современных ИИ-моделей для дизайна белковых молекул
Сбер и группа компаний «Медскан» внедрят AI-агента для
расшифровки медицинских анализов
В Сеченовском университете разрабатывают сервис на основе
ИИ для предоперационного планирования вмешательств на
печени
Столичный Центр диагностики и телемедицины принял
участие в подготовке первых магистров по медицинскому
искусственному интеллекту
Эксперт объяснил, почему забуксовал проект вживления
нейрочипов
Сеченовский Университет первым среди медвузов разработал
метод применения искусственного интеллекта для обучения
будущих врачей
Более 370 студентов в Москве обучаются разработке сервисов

§ §

== Exercise description ==
Return every line of the material word for word.

== Written answer ==
современных ИИ-моделей для дизайна белковых молекул
Сбер и группа компаний «Медскан» внедрят AI-агента для
расшифровки медицинских анализов
В Сеченовском университете разрабатывают сервис на основе
ИИ для предоперационного планирования вмешательств на
печени
Столичный Центр диагностики и телемедицины принял
участие в подготовке первых магистров по медицинскому
искусственному интеллекту
Эксперт объяснил, почему забуксовал проект вживления
нейрочипов
Сеченовский Университет первым среди медвузов разработал
метод применения искусственного интеллекта для обучения
будущих врачей
Более 370 студентов в Москве обучаются разработке сервисов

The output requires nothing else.